If the number of ways in which 7 letters can be put in 7 envelopes such that exactly four letters are in wrong envelopes is N, then

To solve the problem of finding the number of ways in which 7 letters can be put in 7 envelopes such that exactly four letters are in wrong envelopes, we can follow these steps: ### Step 1: Choose the letters that will be in the correct envelopes We need to select 3 letters out of the 7 that will be placed in their correct envelopes.

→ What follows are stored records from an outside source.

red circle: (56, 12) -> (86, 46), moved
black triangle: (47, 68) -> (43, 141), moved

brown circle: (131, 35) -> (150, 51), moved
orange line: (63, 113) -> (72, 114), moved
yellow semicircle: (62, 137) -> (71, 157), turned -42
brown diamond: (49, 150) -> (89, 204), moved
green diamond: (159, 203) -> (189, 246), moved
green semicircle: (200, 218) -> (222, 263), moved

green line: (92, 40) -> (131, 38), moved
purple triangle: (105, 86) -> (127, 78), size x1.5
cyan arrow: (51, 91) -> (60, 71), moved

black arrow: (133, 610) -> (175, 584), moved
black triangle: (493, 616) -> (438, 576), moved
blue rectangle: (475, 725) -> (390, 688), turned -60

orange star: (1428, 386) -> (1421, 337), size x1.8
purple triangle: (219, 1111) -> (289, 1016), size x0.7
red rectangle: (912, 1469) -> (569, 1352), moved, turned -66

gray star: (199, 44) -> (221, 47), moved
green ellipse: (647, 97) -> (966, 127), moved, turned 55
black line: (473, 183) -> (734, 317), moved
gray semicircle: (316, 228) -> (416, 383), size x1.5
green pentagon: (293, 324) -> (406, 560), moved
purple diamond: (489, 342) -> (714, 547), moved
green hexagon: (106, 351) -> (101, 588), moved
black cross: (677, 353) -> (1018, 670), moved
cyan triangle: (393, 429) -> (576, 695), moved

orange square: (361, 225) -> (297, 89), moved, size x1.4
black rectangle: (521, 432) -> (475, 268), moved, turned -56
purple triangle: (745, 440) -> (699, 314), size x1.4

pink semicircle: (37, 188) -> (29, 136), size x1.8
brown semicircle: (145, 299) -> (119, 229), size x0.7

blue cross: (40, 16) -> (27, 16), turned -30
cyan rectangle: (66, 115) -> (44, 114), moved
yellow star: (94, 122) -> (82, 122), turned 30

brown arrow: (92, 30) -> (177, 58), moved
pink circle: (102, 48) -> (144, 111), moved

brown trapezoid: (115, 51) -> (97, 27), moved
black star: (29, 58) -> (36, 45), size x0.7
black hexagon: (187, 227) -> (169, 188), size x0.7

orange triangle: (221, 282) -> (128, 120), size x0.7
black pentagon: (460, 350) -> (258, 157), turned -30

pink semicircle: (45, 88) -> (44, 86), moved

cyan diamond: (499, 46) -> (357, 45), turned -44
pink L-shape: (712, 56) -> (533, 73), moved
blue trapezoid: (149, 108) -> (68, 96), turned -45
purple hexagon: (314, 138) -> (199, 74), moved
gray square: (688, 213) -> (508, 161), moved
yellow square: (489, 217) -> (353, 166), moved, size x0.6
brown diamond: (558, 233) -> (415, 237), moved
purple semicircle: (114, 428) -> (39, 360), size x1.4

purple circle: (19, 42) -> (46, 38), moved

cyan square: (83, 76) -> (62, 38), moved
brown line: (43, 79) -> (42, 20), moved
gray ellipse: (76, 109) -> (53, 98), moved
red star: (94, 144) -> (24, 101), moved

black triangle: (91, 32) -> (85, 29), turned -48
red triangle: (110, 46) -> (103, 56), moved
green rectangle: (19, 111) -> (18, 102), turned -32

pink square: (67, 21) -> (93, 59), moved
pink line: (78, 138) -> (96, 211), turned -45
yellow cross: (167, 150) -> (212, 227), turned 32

The number of ways to choose 3 letters from 7 is given by the combination formula: \[ \binom{7}{3} = \frac{7!}{3!(7-3)!} = \frac{7 \times 6 \times 5}{3 \times 2 \times 1} = 35 \] ### Step 2: Arrange the remaining letters in the wrong envelopes Now, we have 4 letters that need to be placed in 4 envelopes, but they must all be placed incorrectly. This is known as a derangement. The formula for the number of derangements \( !n \) of \( n \) items is: \[ !n = n! \left( \sum_{i=0}^{n} \frac{(-1)^i}{i!} \right) \] For \( n = 4 \): \[ !4 = 4! \left( \frac{1}{0!} - \frac{1}{1!} + \frac{1}{2!} - \frac{1}{3!} + \frac{1}{4!} \right) \] Calculating \( 4! \): \[ 4! = 24 \] Now calculating the sum: \[ \frac{1}{0!} = 1, \quad \frac{1}{1!} = 1, \quad \frac{1}{2!} = 0.5, \quad \frac{1}{3!} \approx 0.1667, \quad \frac{1}{4!} = 0.0417 \] So, \[ 1 - 1 + 0.5 - 0.1667 + 0.0417 = 0.375 \] Now, substituting back into the derangement formula: \[ !4 = 24 \times 0.375 = 9 \] ### Step 3: Combine the results Now, we multiply the number of ways to choose the 3 letters with the number of derangements of the remaining 4 letters: \[ N = \binom{7}{3} \times !4 = 35 \times 9 = 315 \] ### Final Answer The number of ways in which 7 letters can be put in 7 envelopes such that exactly four letters are in wrong envelopes is \( N = 315 \). ---